- [TASK GOAL] What follows is a listing to transcribe exactly, leaving the pictures out.

- [MATERIAL FOR THIS TASK]

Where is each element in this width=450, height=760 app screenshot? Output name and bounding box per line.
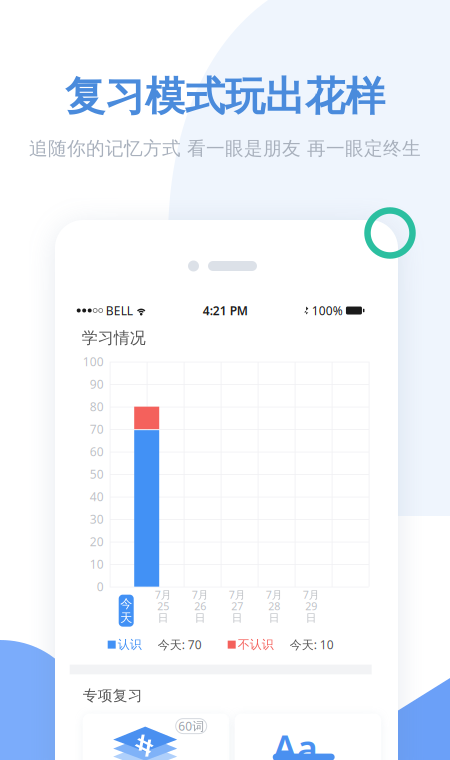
staticText: BELL [106, 302, 133, 318]
staticText: 专项复习 [83, 687, 143, 705]
staticText: 27 [231, 599, 243, 613]
staticText: 今天: 70 [158, 637, 202, 653]
staticText: 今 [120, 596, 132, 611]
staticText: 26 [194, 599, 206, 613]
staticText: 29 [305, 599, 317, 613]
staticText: 7月 [303, 587, 320, 602]
staticText: 日 [232, 611, 243, 624]
staticText: 7月 [229, 587, 246, 602]
staticText: 日 [195, 611, 206, 624]
staticText: 70 [90, 421, 104, 437]
staticText: 4:21 PM [203, 302, 248, 318]
staticText: 追随你的记忆方式 看一眼是朋友 再一眼定终生 [29, 137, 421, 160]
staticText: 60 [90, 444, 104, 460]
staticText: 不认识 [238, 637, 274, 652]
staticText: 100 [83, 354, 104, 370]
staticText: 25 [157, 599, 169, 613]
staticText: 0 [97, 579, 104, 595]
staticText: 7月 [192, 587, 209, 602]
staticText: 今天: 10 [290, 637, 334, 653]
button[interactable]: 60词 [83, 714, 229, 760]
staticText: 40 [90, 489, 104, 505]
staticText: 日 [158, 611, 169, 624]
staticText: 30 [90, 511, 104, 527]
staticText: 90 [90, 376, 104, 392]
staticText: 7月 [155, 587, 172, 602]
staticText: 天 [120, 610, 132, 625]
button[interactable]: Aa [235, 714, 381, 760]
staticText: 50 [90, 466, 104, 482]
staticText: 学习情况 [82, 328, 146, 348]
staticText: 日 [306, 611, 317, 624]
staticText: 日 [269, 611, 280, 624]
staticText: Aa [273, 724, 318, 760]
staticText: 20 [90, 534, 104, 550]
staticText: 复习模式玩出花样 [65, 72, 385, 121]
staticText: 100% [312, 302, 343, 318]
staticText: 80 [90, 399, 104, 415]
staticText: 28 [268, 599, 280, 613]
staticText: 10 [90, 556, 104, 572]
staticText: 认识 [118, 637, 142, 652]
staticText: 7月 [266, 587, 283, 602]
staticText: 60词 [178, 718, 204, 734]
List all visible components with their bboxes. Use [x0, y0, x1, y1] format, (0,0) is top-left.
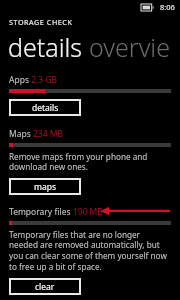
button[interactable]: overview — [89, 30, 180, 64]
staticText: 8:06 — [160, 2, 175, 12]
staticText: details — [32, 102, 59, 114]
button[interactable]: details — [8, 30, 82, 64]
button[interactable]: clear — [9, 278, 81, 295]
button[interactable]: maps — [9, 178, 81, 195]
staticText: overview — [89, 30, 180, 64]
staticText: Remove maps from your phone and download… — [9, 151, 171, 173]
staticText: Temporary files that are no longer neede… — [9, 229, 171, 273]
staticText: STORAGE CHECK — [9, 17, 73, 27]
staticText: clear — [35, 281, 55, 293]
staticText: details — [8, 30, 82, 64]
button[interactable]: details — [9, 99, 81, 116]
staticText: Maps 234 MB — [9, 128, 64, 140]
other: Battery — [141, 4, 154, 11]
staticText: maps — [34, 181, 57, 193]
staticText: Apps 2.3 GB — [9, 74, 58, 86]
staticText: Temporary files 190 MB — [9, 206, 103, 218]
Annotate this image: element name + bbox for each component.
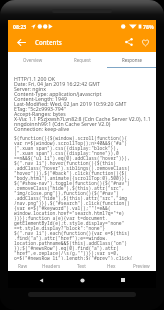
staticText: X-Via: 1.1 PSzjxwsh7Lvn82:8 (Cdn Cache S… — [14, 115, 151, 122]
staticText: $("#show-nav").toggle(function(){$("#nav… — [14, 180, 130, 186]
staticText: Connection: keep-alive — [14, 125, 70, 132]
staticText: ==n&&$("ul li").eq(0).addClass("hover")}… — [14, 155, 130, 161]
staticText: nngdoinnh99:1 (Cdn Cache Server V2.0) — [14, 120, 111, 127]
staticText: (".xuan span").css({display:"none"}),0 — [14, 150, 119, 156]
staticText: .find("a").attr("href");e==window. — [14, 235, 108, 241]
staticText: .removeClass("hide"),$(this).attr("src", — [14, 185, 125, 191]
button[interactable]: Overview — [8, 52, 58, 68]
button[interactable]: Favorite — [137, 32, 153, 52]
button[interactable]: Response — [107, 52, 156, 68]
button[interactable]: Back — [8, 32, 34, 52]
staticText: .addClass("hide"),$(this).attr("src","im… — [14, 195, 128, 201]
staticText: Contents — [35, 38, 62, 46]
staticText: getElementById(e);t.style.display="none" — [14, 220, 125, 226]
staticText: 78% — [143, 23, 154, 30]
staticText: ETag: "5c2c9993-794" — [14, 105, 66, 112]
staticText: Last-Modified: Wed, 02 Jan 2019 10:59:20… — [14, 100, 127, 107]
staticText: $(".nav li").hover(function(){$(this) — [14, 160, 116, 166]
staticText: Accept-Ranges: bytes — [14, 110, 66, 117]
staticText: "hover")}),$("#back").click(function(){$… — [14, 170, 128, 176]
button[interactable]: Share — [121, 32, 137, 52]
staticText: window.location.href="search.html?q="+e) — [14, 210, 125, 216]
button[interactable]: Home — [74, 272, 90, 288]
staticText: Server: nginx — [14, 85, 47, 92]
staticText: $(".nav li").each(function(){var e=$(thi… — [14, 230, 130, 236]
button[interactable]: Text — [66, 260, 96, 271]
staticText: Overview — [23, 57, 43, 63]
button[interactable]: Headers — [37, 260, 66, 271]
staticText: Preview — [133, 263, 150, 269]
staticText: /nav.png")}),$("#search").click(function… — [14, 200, 130, 206]
staticText: (".xuan span").css({display:"block"}), — [14, 145, 119, 151]
staticText: var n=$(window).scrollTop();n>40&&$("#a"… — [14, 140, 128, 146]
staticText: Hex — [107, 263, 116, 269]
staticText: Content-Type: application/javascript — [14, 90, 102, 97]
staticText: Date: Fri, 04 Jan 2019 16:22:42 GMT — [14, 80, 100, 87]
staticText: .addClass("hover").siblings().removeClas… — [14, 165, 130, 171]
staticText: "img/close.png")},function(){$("#nav") — [14, 190, 119, 196]
staticText: Content-Length: 1949 — [14, 95, 67, 102]
staticText: })});function a(e){var t=document. — [14, 215, 108, 221]
staticText: Raw — [18, 263, 28, 269]
staticText: Headers — [42, 263, 61, 269]
staticText: 08:23 — [13, 23, 27, 30]
button[interactable]: Back — [33, 272, 49, 288]
staticText: location.pathname&&$(this).addClass("on"… — [14, 240, 128, 246]
staticText: "href",e.replace(/\s/g,""))});var s=0, — [14, 250, 119, 256]
staticText: HTTP/1.1 200 OK — [14, 75, 55, 82]
button[interactable]: Preview — [126, 260, 156, 271]
staticText: "body,html").animate({scrollTop:0},500)}… — [14, 175, 130, 181]
staticText: $(function(){$(window).scroll(function()… — [14, 135, 128, 141]
staticText: Text — [77, 263, 86, 269]
button[interactable]: Request — [58, 52, 107, 68]
staticText: function(){s>0&&(s--,i())}),$("#next") — [14, 259, 119, 260]
staticText: Request — [74, 57, 91, 63]
button[interactable]: Recents — [115, 272, 131, 288]
staticText: });$("#newsRow").eq(0).find("a").attr( — [14, 245, 119, 251]
staticText: {var e=$("#keyword").val();""!=e&&( — [14, 205, 111, 211]
staticText: Response — [122, 57, 142, 63]
button[interactable]: Hex — [96, 260, 126, 271]
staticText: ==t.style.display?"block":"none"} — [14, 225, 105, 231]
staticText: o=$("#newsRow li").length;$("#prev").cli… — [14, 255, 133, 260]
button[interactable]: Raw — [8, 260, 37, 271]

- [OUTPUT OF THE EXERCISE]
Where is each element in this width=450, height=760 app screenshot? Output name and bounding box per line.
staticText: BELL [106, 302, 133, 318]
staticText: 专项复习 [83, 687, 143, 705]
staticText: 27 [231, 599, 243, 613]
staticText: 今天: 70 [158, 637, 202, 653]
staticText: 今 [120, 596, 132, 611]
staticText: 26 [194, 599, 206, 613]
staticText: 29 [305, 599, 317, 613]
staticText: 7月 [303, 587, 320, 602]
staticText: 日 [232, 611, 243, 624]
staticText: 7月 [229, 587, 246, 602]
staticText: 日 [195, 611, 206, 624]
staticText: 70 [90, 421, 104, 437]
staticText: 4:21 PM [203, 302, 248, 318]
staticText: 追随你的记忆方式 看一眼是朋友 再一眼定终生 [29, 137, 421, 160]
staticText: 60 [90, 444, 104, 460]
staticText: 不认识 [238, 637, 274, 652]
staticText: 100 [83, 354, 104, 370]
staticText: 25 [157, 599, 169, 613]
staticText: 0 [97, 579, 104, 595]
staticText: 7月 [192, 587, 209, 602]
staticText: 今天: 10 [290, 637, 334, 653]
button[interactable]: 60词 [83, 714, 229, 760]
staticText: 40 [90, 489, 104, 505]
staticText: 日 [158, 611, 169, 624]
staticText: 30 [90, 511, 104, 527]
staticText: 90 [90, 376, 104, 392]
staticText: 7月 [155, 587, 172, 602]
staticText: 天 [120, 610, 132, 625]
button[interactable]: Aa [235, 714, 381, 760]
staticText: 50 [90, 466, 104, 482]
staticText: 学习情况 [82, 328, 146, 348]
staticText: 日 [306, 611, 317, 624]
staticText: 日 [269, 611, 280, 624]
staticText: Aa [273, 724, 318, 760]
staticText: 20 [90, 534, 104, 550]
staticText: 复习模式玩出花样 [65, 72, 385, 121]
staticText: 100% [312, 302, 343, 318]
staticText: 80 [90, 399, 104, 415]
staticText: 28 [268, 599, 280, 613]
staticText: 10 [90, 556, 104, 572]
staticText: 认识 [118, 637, 142, 652]
staticText: 7月 [266, 587, 283, 602]
staticText: 60词 [178, 718, 204, 734]
List all visible components with their bboxes. Use [x0, y0, x1, y1] format, (0,0) is top-left.
button[interactable]: overview — [89, 30, 180, 64]
staticText: 8:06 — [160, 2, 175, 12]
staticText: details — [32, 102, 59, 114]
button[interactable]: details — [8, 30, 82, 64]
button[interactable]: clear — [9, 278, 81, 295]
button[interactable]: maps — [9, 178, 81, 195]
staticText: overview — [89, 30, 180, 64]
staticText: Remove maps from your phone and download… — [9, 151, 171, 173]
staticText: Temporary files that are no longer neede… — [9, 229, 171, 273]
staticText: STORAGE CHECK — [9, 17, 73, 27]
staticText: clear — [35, 281, 55, 293]
staticText: details — [8, 30, 82, 64]
button[interactable]: details — [9, 99, 81, 116]
staticText: Maps 234 MB — [9, 128, 64, 140]
other: Battery — [141, 4, 154, 11]
staticText: maps — [34, 181, 57, 193]
staticText: Apps 2.3 GB — [9, 74, 58, 86]
staticText: Temporary files 190 MB — [9, 206, 103, 218]
Annotate this image: element name + bbox for each component.
staticText: X-Via: 1.1 PSzjxwsh7Lvn82:8 (Cdn Cache S… — [14, 115, 151, 122]
staticText: $("#show-nav").toggle(function(){$("#nav… — [14, 180, 130, 186]
staticText: Connection: keep-alive — [14, 125, 70, 132]
staticText: ==n&&$("ul li").eq(0).addClass("hover")}… — [14, 155, 130, 161]
staticText: nngdoinnh99:1 (Cdn Cache Server V2.0) — [14, 120, 111, 127]
staticText: (".xuan span").css({display:"none"}),0 — [14, 150, 119, 156]
staticText: .find("a").attr("href");e==window. — [14, 235, 108, 241]
staticText: .removeClass("hide"),$(this).attr("src", — [14, 185, 125, 191]
button[interactable]: Overview — [8, 52, 58, 68]
button[interactable]: Favorite — [137, 32, 153, 52]
button[interactable]: Response — [107, 52, 156, 68]
button[interactable]: Back — [8, 32, 34, 52]
staticText: .addClass("hide"),$(this).attr("src","im… — [14, 195, 128, 201]
staticText: Contents — [35, 38, 62, 46]
staticText: getElementById(e);t.style.display="none" — [14, 220, 125, 226]
staticText: 78% — [143, 23, 154, 30]
staticText: ETag: "5c2c9993-794" — [14, 105, 66, 112]
staticText: Last-Modified: Wed, 02 Jan 2019 10:59:20… — [14, 100, 127, 107]
staticText: $(".nav li").hover(function(){$(this) — [14, 160, 116, 166]
staticText: Accept-Ranges: bytes — [14, 110, 66, 117]
staticText: "hover")}),$("#back").click(function(){$… — [14, 170, 128, 176]
button[interactable]: Share — [121, 32, 137, 52]
staticText: window.location.href="search.html?q="+e) — [14, 210, 125, 216]
button[interactable]: Home — [74, 272, 90, 288]
staticText: Server: nginx — [14, 85, 47, 92]
staticText: $(".nav li").each(function(){var e=$(thi… — [14, 230, 130, 236]
button[interactable]: Text — [66, 260, 96, 271]
staticText: Overview — [23, 57, 43, 63]
button[interactable]: Headers — [37, 260, 66, 271]
staticText: Preview — [133, 263, 150, 269]
staticText: /nav.png")}),$("#search").click(function… — [14, 200, 130, 206]
staticText: (".xuan span").css({display:"block"}), — [14, 145, 119, 151]
staticText: var n=$(window).scrollTop();n>40&&$("#a"… — [14, 140, 128, 146]
staticText: Hex — [107, 263, 116, 269]
staticText: Content-Type: application/javascript — [14, 90, 102, 97]
staticText: Date: Fri, 04 Jan 2019 16:22:42 GMT — [14, 80, 100, 87]
staticText: .addClass("hover").siblings().removeClas… — [14, 165, 130, 171]
staticText: "img/close.png")},function(){$("#nav") — [14, 190, 119, 196]
staticText: Content-Length: 1949 — [14, 95, 67, 102]
staticText: })});function a(e){var t=document. — [14, 215, 108, 221]
staticText: Raw — [18, 263, 28, 269]
staticText: Headers — [42, 263, 61, 269]
staticText: 08:23 — [13, 23, 27, 30]
button[interactable]: Back — [33, 272, 49, 288]
staticText: location.pathname&&$(this).addClass("on"… — [14, 240, 128, 246]
staticText: "href",e.replace(/\s/g,""))});var s=0, — [14, 250, 119, 256]
staticText: HTTP/1.1 200 OK — [14, 75, 55, 82]
button[interactable]: Preview — [126, 260, 156, 271]
staticText: "body,html").animate({scrollTop:0},500)}… — [14, 175, 130, 181]
staticText: $(function(){$(window).scroll(function()… — [14, 135, 128, 141]
staticText: Text — [77, 263, 86, 269]
button[interactable]: Request — [58, 52, 107, 68]
staticText: function(){s>0&&(s--,i())}),$("#next") — [14, 259, 119, 260]
staticText: Request — [74, 57, 91, 63]
button[interactable]: Recents — [115, 272, 131, 288]
staticText: });$("#newsRow").eq(0).find("a").attr( — [14, 245, 119, 251]
staticText: {var e=$("#keyword").val();""!=e&&( — [14, 205, 111, 211]
staticText: Response — [122, 57, 142, 63]
button[interactable]: Hex — [96, 260, 126, 271]
staticText: ==t.style.display?"block":"none"} — [14, 225, 105, 231]
staticText: o=$("#newsRow li").length;$("#prev").cli… — [14, 255, 133, 260]
button[interactable]: Raw — [8, 260, 37, 271]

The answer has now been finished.